We can blame both spellings on the Romans!  February is fairly clear:  Februa is thought to be a Sabine word (maybe we could blame them for italics, too), meaning “purifications”; Februarius mensis was the month of purification.  Before 450 BC this was actually the last month in the ancient calendar and referred to the feast of purification celebrated on the ides of that month throughout the Roman Empire.  Ides was the term used for approximately mid-month, being the 13th or 15th, depending on whether that particular month had 29 or 31 days.  Interestingly, in English it replaced the Old English solmonað (“mud month”… very appropriate, that) sometime in the 12th century when they began using the Old French term Feverier.

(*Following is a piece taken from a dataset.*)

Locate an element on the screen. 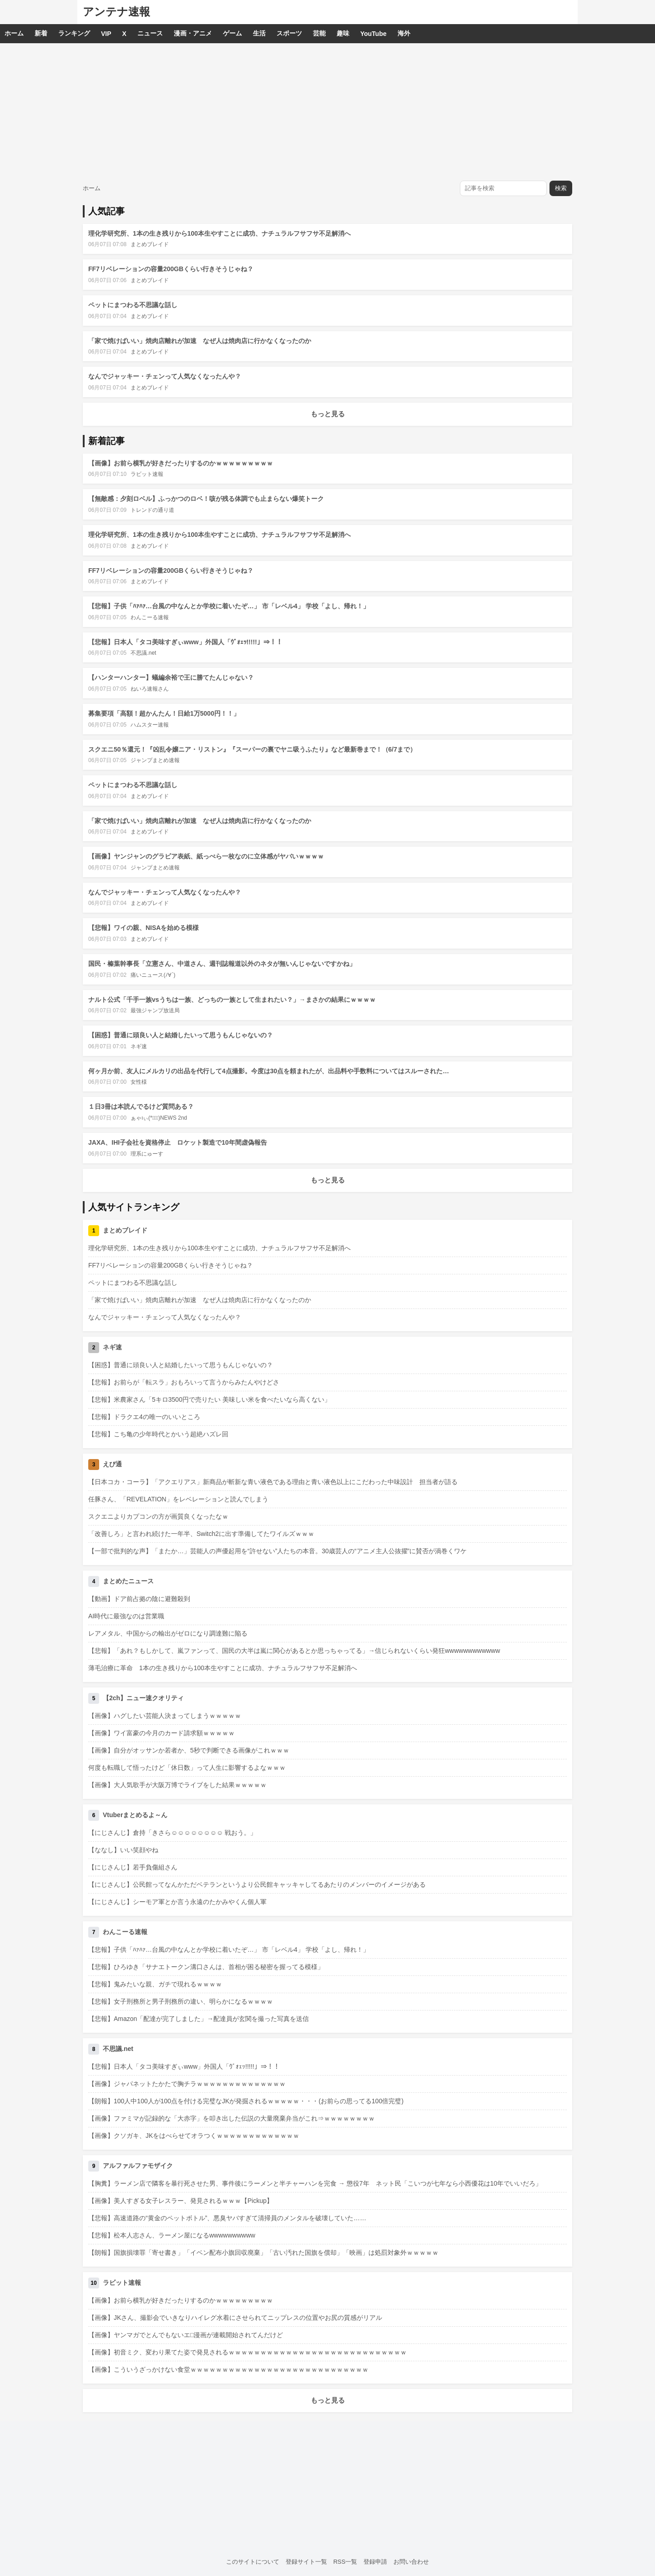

Wednesday accumulated slightly more pedigree before landing in our agendas:  It started off as the “day of (the god) Mercury,” the Latin dies Mercurii.  It was confiscated by the Scandinavians for their own religious version for Odin, Oðinsdagr (Old Norse) or Onsdag in Swedish.  This came with them over the Channel and was adopted by their English counterparts as wodnesdæg, or “Woden’s day.”  Old Frisian came fairly close to modern English with Wonsdei (I’ve probably seen that spelling on Facebook from people who can’t type with their i-phones properly…).  By the mid- 400 AD period, the Germanic Goths had been converted from Paganism to Christianity by Greek missionaries, and their language began to reflect the changes:  The astrological or religious terms gave way to ecclesiastical (or at least neutral) ones.  This difference is reflected in words like Mittwoch (German for Wednesday, meaning literally “mid-week”), sreda (Russian), or środa (Polish), both meaning literally “middle.”

So there you have it:  Blame it on the Romans, or the Vikings; but whoever you blame, just remember to spell them in correct modern English.